Back pain is a fact of life for many people. Back pain is one of the most common reasons for missed work and is the second most common reason for visits to the doctor’s office, outnumbered only by upper-respiratory infections. Low back pain costs Americans at least $50 billion in health care costs each year. With lost wages and decreased productivity, that figure easily rises to more than $100 billion.
A Closer Look at Back Pain
The back is a complicated structure of bones, joints, ligaments, and muscles. Back pain can be caused by sprained ligaments, strained muscles, ruptured disks, and irritated joints. While auto and work accidents or sports injuries can cause back pain, sometimes the simplest of movements – for example, picking up a paper clip from the floor – can have painful consequences. In addition, arthritis, poor posture, obesity, and psychological stress can cause or complicate back pain.
Sometimes back pain is sharp and intense and heals in a few days or weeks. Others experience back pain as a chronic condition, seriously altering their ability to work and enjoy family time and other leisure activities and can lead in some cases to depression. A recent survey of health conditions identified back pain as the single leading cause of disability worldwide.
Preventing Back Pain
Spinal health is an important factor in preventing back pain, as well as maintaining overall health and well-being. The American Chiropractic Association (ACA) encourages people to take steps to improve their spinal health and avoid injury.
Approaches such as better nutrition, exercise, ergonomic workspaces and proper lifting and movement techniques can go a long way in helping people to strengthen their spines and potentially avoid serious injury and chronic pain.
Treatment for back pain has evolved over the years. Research now supports first trying drug-free, conservative options for pain management while remaining as active as possible during recuperation. While medication may be necessary for some patients, often a conservative approach may alleviate pain and even lessen or eliminate the need for prescription painkillers.
Beyond the risks of overuse and addiction, prescription drugs that numb pain may also convince a patient that a musculoskeletal condition such as back pain is less severe than it is, or that it has healed. That misunderstanding can lead to over-exertion and a delay in the healing process or even lead to permanent impairment.
Spinal manipulation, one of the main methods of treatment used by chiropractors, is widely recognized as one of the safest drug-free, non-invasive therapies available for the treatment of back pain and other musculoskeletal complaints. It was also found to be a cost-effective option when used either alone or combined with other therapies in a 2012 study.
In 2017 the American College of Physicians (ACP) updated its guidelines for the treatment of back pain, citing heat therapy, massage, acupuncture, and spinal manipulation as recommended options. Chiropractic care for back pain incorporates therapeutic modalities and rehabilitative exercises to help stabilize and prevent re-occurrence.
13 Tips for a Healthy Spine
- Maintain a healthy diet and weight.
- Exercise, ergonomic workspaces, and proper lifting are a few things that can help you avoid serious injury.
- Avoid prolonged inactivity or bed rest.
- Warm up or stretch before exercising or other physical activities.
- Maintain proper posture.
- When standing, keep one foot in front of the other, with your knees slightly bent. This position helps to take the pressure off your lower back.
- Sleeping on your back or stomach puts excessive pressure on your spine. Choose a side position instead.
- Avoid twisting while lifting. Twisting is one of the most dangerous movements for your spine, especially with added weight.
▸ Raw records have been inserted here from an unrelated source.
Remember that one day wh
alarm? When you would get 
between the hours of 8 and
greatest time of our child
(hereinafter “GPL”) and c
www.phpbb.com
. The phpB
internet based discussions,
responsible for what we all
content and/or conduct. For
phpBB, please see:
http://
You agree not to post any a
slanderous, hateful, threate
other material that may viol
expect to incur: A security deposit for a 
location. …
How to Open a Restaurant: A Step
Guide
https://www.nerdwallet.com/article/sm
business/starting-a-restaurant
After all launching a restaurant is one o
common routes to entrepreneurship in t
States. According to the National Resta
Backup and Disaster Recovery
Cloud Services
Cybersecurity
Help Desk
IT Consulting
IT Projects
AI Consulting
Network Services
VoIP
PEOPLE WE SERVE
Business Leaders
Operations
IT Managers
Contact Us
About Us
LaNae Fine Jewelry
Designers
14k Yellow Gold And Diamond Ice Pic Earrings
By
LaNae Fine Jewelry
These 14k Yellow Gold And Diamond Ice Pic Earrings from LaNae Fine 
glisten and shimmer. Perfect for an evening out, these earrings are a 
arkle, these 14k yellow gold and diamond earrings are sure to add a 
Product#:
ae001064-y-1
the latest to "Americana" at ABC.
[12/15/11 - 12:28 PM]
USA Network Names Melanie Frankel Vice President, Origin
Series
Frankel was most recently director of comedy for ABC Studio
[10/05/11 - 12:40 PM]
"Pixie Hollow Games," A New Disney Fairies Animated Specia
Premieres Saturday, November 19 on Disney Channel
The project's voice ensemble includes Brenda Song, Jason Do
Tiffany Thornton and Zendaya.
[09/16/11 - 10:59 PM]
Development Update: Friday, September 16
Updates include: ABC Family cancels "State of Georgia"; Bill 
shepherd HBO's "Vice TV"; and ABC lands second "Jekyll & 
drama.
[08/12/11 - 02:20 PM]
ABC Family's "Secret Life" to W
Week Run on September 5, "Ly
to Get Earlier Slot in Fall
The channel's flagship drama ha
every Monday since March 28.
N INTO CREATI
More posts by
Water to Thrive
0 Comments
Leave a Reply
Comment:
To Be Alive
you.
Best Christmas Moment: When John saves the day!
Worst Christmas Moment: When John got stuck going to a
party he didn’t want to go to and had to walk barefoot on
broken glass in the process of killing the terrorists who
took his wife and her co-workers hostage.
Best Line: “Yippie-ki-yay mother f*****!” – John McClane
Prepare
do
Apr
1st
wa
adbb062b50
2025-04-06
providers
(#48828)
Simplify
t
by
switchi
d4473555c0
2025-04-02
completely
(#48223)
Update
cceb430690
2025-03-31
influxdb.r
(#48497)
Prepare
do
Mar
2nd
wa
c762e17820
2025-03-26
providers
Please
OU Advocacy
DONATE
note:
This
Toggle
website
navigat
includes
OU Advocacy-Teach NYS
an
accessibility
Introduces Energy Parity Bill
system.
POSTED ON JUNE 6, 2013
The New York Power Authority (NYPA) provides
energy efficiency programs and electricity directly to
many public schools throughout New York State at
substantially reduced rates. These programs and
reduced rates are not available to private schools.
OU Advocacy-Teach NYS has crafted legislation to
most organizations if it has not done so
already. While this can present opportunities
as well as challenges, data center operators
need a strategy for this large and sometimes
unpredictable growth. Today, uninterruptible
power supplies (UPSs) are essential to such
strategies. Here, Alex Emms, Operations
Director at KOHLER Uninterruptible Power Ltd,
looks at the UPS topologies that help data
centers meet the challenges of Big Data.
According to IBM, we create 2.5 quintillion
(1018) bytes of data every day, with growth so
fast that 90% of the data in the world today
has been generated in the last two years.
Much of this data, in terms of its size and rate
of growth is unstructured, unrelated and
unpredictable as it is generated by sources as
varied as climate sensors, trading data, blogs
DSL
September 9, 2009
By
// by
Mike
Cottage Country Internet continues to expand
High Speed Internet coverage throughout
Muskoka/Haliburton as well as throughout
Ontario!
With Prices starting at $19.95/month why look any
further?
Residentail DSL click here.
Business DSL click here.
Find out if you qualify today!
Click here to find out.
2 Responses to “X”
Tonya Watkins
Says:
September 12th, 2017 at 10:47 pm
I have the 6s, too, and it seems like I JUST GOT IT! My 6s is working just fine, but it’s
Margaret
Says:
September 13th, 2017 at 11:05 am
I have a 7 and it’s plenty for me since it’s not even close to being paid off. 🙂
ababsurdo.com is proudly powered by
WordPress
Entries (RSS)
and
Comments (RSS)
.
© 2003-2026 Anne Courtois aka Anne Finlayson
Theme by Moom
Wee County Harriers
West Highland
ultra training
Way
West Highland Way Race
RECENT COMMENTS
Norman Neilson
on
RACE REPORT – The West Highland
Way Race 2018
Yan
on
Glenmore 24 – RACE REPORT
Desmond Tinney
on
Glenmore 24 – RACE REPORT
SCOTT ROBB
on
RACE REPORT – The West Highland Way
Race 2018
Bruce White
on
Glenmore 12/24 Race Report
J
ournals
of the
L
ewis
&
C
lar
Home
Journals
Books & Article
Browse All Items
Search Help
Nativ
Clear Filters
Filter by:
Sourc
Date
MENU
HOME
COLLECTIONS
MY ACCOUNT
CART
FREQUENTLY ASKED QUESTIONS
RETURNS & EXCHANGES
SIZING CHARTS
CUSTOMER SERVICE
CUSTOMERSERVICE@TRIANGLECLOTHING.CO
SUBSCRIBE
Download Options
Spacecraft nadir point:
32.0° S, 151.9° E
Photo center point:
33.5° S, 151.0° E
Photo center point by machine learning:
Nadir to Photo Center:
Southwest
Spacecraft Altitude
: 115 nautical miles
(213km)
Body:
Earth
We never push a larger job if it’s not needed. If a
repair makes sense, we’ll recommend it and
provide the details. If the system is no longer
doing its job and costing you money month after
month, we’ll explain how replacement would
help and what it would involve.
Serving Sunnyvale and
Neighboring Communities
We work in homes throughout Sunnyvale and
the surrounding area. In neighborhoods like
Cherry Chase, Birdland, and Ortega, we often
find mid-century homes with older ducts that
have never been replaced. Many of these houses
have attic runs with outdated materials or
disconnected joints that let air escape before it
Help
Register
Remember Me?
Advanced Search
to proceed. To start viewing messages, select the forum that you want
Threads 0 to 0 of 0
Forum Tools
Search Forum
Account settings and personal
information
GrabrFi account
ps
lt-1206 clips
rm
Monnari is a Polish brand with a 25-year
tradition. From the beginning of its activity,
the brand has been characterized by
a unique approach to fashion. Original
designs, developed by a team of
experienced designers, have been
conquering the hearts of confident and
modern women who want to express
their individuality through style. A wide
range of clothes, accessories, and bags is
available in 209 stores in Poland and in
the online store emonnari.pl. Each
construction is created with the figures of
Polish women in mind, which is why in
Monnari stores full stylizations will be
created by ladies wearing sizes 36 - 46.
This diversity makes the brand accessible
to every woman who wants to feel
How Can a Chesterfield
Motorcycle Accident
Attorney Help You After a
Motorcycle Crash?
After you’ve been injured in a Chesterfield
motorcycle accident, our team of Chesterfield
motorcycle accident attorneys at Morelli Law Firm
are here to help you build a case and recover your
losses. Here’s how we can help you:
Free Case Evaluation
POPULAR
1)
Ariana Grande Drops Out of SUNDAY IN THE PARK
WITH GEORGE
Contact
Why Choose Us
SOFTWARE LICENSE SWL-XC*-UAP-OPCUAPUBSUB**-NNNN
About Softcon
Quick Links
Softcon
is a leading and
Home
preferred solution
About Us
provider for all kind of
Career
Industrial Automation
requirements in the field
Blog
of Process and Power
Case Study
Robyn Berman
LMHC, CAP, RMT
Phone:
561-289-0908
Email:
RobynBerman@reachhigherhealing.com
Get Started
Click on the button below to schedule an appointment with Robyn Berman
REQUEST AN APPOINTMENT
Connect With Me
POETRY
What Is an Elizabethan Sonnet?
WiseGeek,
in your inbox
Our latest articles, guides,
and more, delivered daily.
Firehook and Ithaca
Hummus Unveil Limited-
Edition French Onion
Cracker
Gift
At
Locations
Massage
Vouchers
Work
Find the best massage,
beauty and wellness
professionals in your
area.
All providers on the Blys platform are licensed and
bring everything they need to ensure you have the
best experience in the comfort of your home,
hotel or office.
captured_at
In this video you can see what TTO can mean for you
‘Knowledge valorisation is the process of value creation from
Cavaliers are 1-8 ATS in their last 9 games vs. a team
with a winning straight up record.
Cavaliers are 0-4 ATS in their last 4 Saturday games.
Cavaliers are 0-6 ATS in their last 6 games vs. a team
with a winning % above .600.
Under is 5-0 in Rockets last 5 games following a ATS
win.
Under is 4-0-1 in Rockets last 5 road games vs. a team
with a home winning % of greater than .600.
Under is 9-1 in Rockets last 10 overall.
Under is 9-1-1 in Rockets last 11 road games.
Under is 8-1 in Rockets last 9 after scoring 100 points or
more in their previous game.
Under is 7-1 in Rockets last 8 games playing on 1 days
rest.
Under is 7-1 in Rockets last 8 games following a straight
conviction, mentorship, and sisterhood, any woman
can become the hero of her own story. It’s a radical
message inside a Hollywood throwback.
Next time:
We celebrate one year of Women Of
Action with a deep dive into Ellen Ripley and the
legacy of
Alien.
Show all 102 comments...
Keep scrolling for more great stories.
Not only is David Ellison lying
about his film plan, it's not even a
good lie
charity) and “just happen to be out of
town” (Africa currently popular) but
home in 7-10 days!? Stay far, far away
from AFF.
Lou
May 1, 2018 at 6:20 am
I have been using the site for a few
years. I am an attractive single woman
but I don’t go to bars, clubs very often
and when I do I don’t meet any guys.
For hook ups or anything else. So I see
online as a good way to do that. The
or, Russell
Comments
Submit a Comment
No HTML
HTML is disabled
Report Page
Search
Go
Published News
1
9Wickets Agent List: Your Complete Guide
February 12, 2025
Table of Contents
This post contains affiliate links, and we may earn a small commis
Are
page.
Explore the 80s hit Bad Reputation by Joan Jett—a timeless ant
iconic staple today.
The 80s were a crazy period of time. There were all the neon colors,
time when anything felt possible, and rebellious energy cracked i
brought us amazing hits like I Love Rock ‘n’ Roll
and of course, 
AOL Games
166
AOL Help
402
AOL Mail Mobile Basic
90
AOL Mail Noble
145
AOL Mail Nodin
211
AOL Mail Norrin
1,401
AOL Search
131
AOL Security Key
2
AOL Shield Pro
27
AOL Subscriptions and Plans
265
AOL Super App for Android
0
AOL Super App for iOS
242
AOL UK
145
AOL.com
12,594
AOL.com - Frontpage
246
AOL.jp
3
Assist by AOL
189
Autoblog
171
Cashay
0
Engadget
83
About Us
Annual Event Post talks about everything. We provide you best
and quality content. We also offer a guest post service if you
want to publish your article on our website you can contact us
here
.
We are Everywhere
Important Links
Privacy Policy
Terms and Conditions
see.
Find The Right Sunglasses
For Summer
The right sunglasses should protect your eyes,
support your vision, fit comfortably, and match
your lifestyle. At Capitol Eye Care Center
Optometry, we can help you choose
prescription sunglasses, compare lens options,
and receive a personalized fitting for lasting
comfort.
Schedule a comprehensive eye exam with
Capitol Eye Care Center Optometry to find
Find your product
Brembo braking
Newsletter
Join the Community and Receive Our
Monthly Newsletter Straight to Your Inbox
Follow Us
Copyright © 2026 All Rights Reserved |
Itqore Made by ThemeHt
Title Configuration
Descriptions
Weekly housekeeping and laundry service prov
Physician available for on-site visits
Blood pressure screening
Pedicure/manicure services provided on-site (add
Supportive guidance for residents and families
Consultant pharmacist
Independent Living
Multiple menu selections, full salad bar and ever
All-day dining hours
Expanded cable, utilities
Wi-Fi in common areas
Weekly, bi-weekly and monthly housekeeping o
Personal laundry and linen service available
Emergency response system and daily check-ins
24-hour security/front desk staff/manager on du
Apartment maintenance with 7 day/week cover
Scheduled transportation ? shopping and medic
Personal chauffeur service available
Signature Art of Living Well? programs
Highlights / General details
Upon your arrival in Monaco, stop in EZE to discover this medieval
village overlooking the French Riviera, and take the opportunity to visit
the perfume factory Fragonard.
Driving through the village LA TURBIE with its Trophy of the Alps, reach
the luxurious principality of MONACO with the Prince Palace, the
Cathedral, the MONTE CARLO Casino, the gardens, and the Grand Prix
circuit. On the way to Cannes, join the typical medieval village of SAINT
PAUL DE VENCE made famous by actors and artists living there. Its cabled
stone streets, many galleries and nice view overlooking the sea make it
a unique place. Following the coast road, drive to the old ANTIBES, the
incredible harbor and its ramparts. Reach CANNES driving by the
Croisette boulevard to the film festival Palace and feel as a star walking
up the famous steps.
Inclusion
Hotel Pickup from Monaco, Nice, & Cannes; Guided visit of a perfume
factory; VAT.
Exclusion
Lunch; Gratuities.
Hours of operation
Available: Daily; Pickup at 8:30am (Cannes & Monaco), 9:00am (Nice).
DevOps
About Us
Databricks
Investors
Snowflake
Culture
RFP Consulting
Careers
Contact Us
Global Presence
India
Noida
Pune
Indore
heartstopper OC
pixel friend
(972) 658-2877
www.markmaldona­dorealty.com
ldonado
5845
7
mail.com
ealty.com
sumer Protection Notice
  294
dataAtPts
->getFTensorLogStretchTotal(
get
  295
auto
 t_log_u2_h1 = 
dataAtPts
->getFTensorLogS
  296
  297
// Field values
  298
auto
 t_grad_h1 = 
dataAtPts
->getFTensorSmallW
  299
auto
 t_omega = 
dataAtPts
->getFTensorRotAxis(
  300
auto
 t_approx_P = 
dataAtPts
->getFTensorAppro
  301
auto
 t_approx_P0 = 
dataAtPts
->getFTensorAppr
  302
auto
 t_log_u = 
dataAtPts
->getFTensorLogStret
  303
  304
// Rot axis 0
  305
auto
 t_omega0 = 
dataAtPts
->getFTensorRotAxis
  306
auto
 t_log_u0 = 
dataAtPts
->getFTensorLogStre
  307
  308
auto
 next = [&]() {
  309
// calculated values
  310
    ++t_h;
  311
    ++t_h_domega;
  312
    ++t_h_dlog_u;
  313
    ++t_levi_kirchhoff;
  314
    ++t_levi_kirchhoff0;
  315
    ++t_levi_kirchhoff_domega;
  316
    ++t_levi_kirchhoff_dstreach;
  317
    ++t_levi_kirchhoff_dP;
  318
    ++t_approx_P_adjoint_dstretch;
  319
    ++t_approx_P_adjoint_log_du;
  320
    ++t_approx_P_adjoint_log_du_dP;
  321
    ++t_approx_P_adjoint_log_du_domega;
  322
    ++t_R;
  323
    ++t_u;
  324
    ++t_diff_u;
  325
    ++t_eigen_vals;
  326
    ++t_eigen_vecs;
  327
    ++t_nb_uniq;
- If an item is too heavy to lift, pushing it is easier on your back than pulling it. Whenever possible, use your legs, not your back or upper body, to push the item.
- Do NOT bend over at the waist to pick up items from the floor or a table. Bend at the knees.
- When sitting, keep your knees higher than your hips with your head up/back straight. Don’t slouch. Try to maintain the natural curve in your low back.
- When texting, bring your arms up in front of your eyes so that you don’t need to look down at the screen, putting unnecessary pressure on neck and spine.
- Quit smoking. Smoking impairs blood flow, resulting in oxygen and nutrient deprivation to spinal tissues.